Turning Robo-Japanese

Once again, the Japanese prove Charles Stross’ assertion that “they got our future, dammit.”

According to io9, Japan is set to become the first country with a robotics ministry, and has a plan to roll out robot labor in areas like janitorial services and caring for the elderly by 2010.

From the article:

You already see humanoid robots in Japan attending religious ceremonies, making sushi, planting rice, answering phones in corporate offices, subbing in as dance partners, and feeding old people whose motor skills are starting to fail. Animal bots have been making a big breakthrough too—from the digital Tamagochi to Paro the furry therapeutic seal, Japanese people are experts at satiating their need for companionship or assistance via low-maintenance mechanical friends. Monikers like Robot Kingdom and Robot Nation, which have been used to describe Japan since the 80s, are relevant now more than ever—with a shrinking labor force, declining birth rate, and an aging population, the demand for robotic help in hospitals, nursing homes, offices, and retail spaces is sky high. Researchers in Japan are confident that, in a few years time, humans and robots will coexist happily in a fully integrated man-machine society.

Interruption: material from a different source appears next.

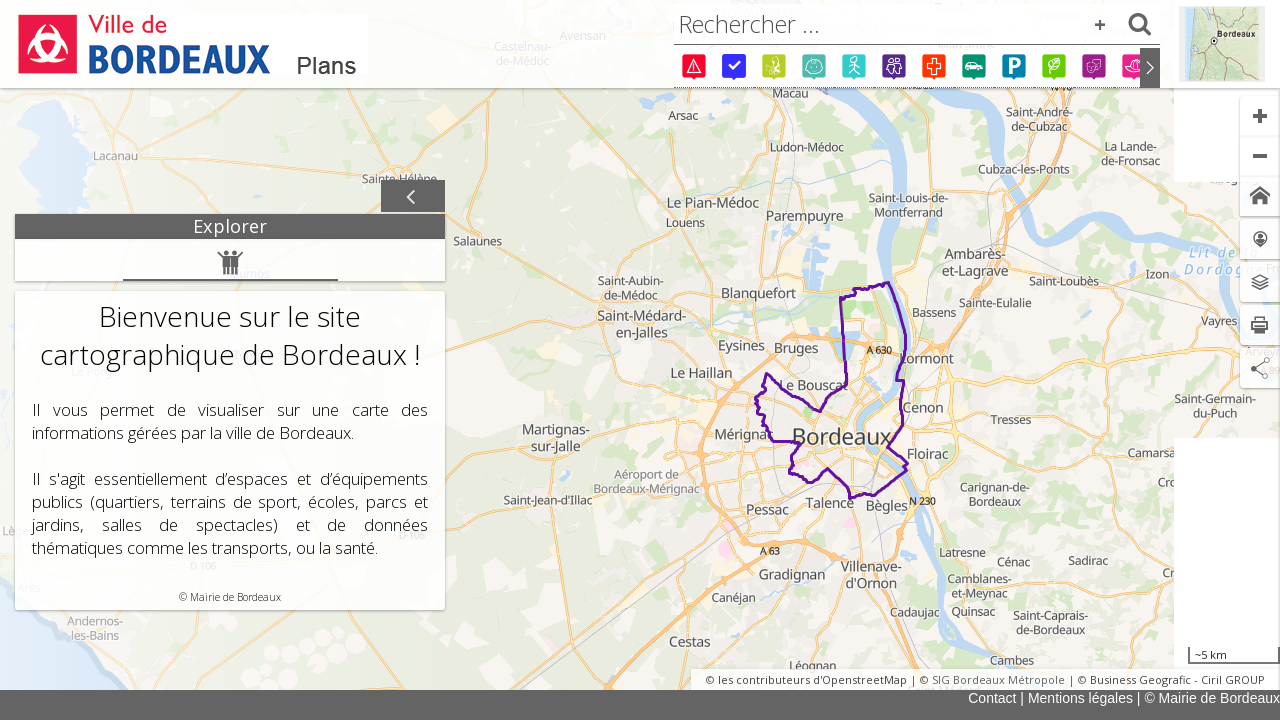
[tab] (230, 226)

Meanwhile, our robotics industry pursues more practical goals, like killing people from the air.

Why DRM is worth fighting over

Much to my chagrin, I’m going to have to respectfully disagree with Neil Gaiman over the Kindle’s DRM.

DRM isn’t about lending books out (though that would be nice to still do), and it isn’t about trying to get stuff for free. I don’t have any problems paying for music and books (one look at my credit card statements would prove that to anyone), and I don’t want to broadcast copyrighted works over the Internet.

What I do want to do is to be able to move my music and books from place to place and from device to device.

I’ve already posted on how the DRM in iTunes means I’ve lost more than 3 Gigs of music just because I decided to stop using OS X. Now, if I were to get a Kindle and buy several books that I later want to move to a different device (say, a Sony Reader released in a year or two that’s much, much better), I’ll be screwed. If the books are DRM’d, they’ll be attached to just one device: the Kindle. If I want to move them, I’ll have to buy another copy. If that new copy is also DRM’d, I’ll have to buy another copy if I ever want to move it to a different ebook reader.

I’m already dealing with this with the Adobe eBooks I bought before switching to Ubuntu. Because the books are DRM’d, I can read them on my Palm–which supports the DRM–but not on my computer, or any other electronic device I own. The PDA I wanted to buy–a Nokia N800 internet tablet–I didn’t, because it wouldn’t be able to read any of my DRM’d ebooks.

So if you don’t mind being locked into one product, one company’s way of doing things, forever, then DRM is not a problem. But if you ever want to exercise your buyer’s right to choose–a key component of a free market–DRM will bite you in the ass.

Another Switch

As part of the switch from OS X to Ubuntu, I’ve lost iTunes, and thus can’t listen to all the DRM-infected music I bought from the iTunes store.

Since I bought more than 3 Gigs of music from Apple, that really p*ssed me off. But rather than strip the DRM from the music (which is now illegal–thanks to the U.S. Congress), or try to run iTunes via Wine, I’ve simply switched to a different music service: eMusic.

eMusic runs on subscriptions, meaning for $10 a month I can download 30 DRM-free MP3 files from their library. That’s one-third of the price of songs on iTunes, and once I’ve downloaded the music I can burn ‘em to disk, move them from computer to computer, or do anything else (non-commercial) I feel like. It’s a simple, straightforward, consumer-friendly (and legal) way to download music.

Why doesn’t iTunes work like this?

Now With 50% More Open-Source

Made the leap today: I wiped OS X off the hard drive on my MacBook and put a fresh, clean install of the newest version of Ubuntu (7.10, or ‘Gutsy Gibbon’) on it.

Everything worked out of the box save for wifi, and there’s a workaround for that. 7.10 looks great, the MacBook feels more responsive, and getting/installing software is easier than in OS X. No Leopard for me. I’ll stick with the penguin.